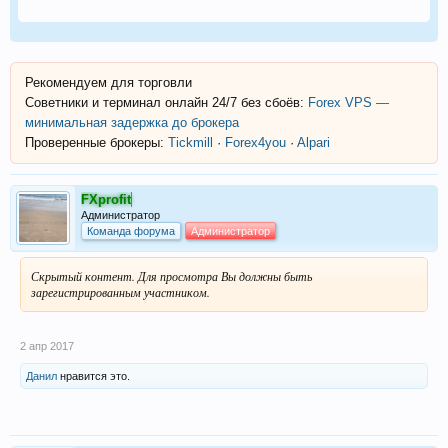
Рекомендуем для торговли
Советники и терминал онлайн 24/7 без сбоёв:
Forex VPS —
минимальная задержка до брокера
Проверенные брокеры:
Tickmill
·
Forex4you
·
Alpari
FXprofit
Администратор
Команда форума
Администратор
Скрытый контент. Для просмотра Вы должны быть
зарегистрированным участником.
2 апр 2017
Данил
нравится это.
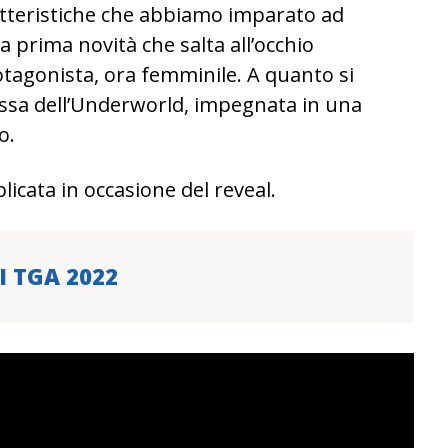
atteristiche che abbiamo imparato ad
 prima novità che salta all’occhio
tagonista, ora femminile. A quanto si
pessa dell’Underworld, impegnata in una
o.
licata in occasione del reveal.
I TGA 2022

┄┄┄┄┄┄┄┄┄┄

_WHAT YOU WILL DO_
Repeat the material line for line. Pictures stay out of the copy.

_RESPONSE AREA_
Рекомендуем для торговли
Советники и терминал онлайн 24/7 без сбоёв:
Forex VPS —
минимальная задержка до брокера
Проверенные брокеры:
Tickmill
·
Forex4you
·
Alpari
FXprofit
Администратор
Команда форума
Администратор
Скрытый контент. Для просмотра Вы должны быть
зарегистрированным участником.
2 апр 2017
Данил
нравится это.
atteristiche che abbiamo imparato ad
 prima novità che salta all’occhio
tagonista, ora femminile. A quanto si
pessa dell’Underworld, impegnata in una
o.
licata in occasione del reveal.
I TGA 2022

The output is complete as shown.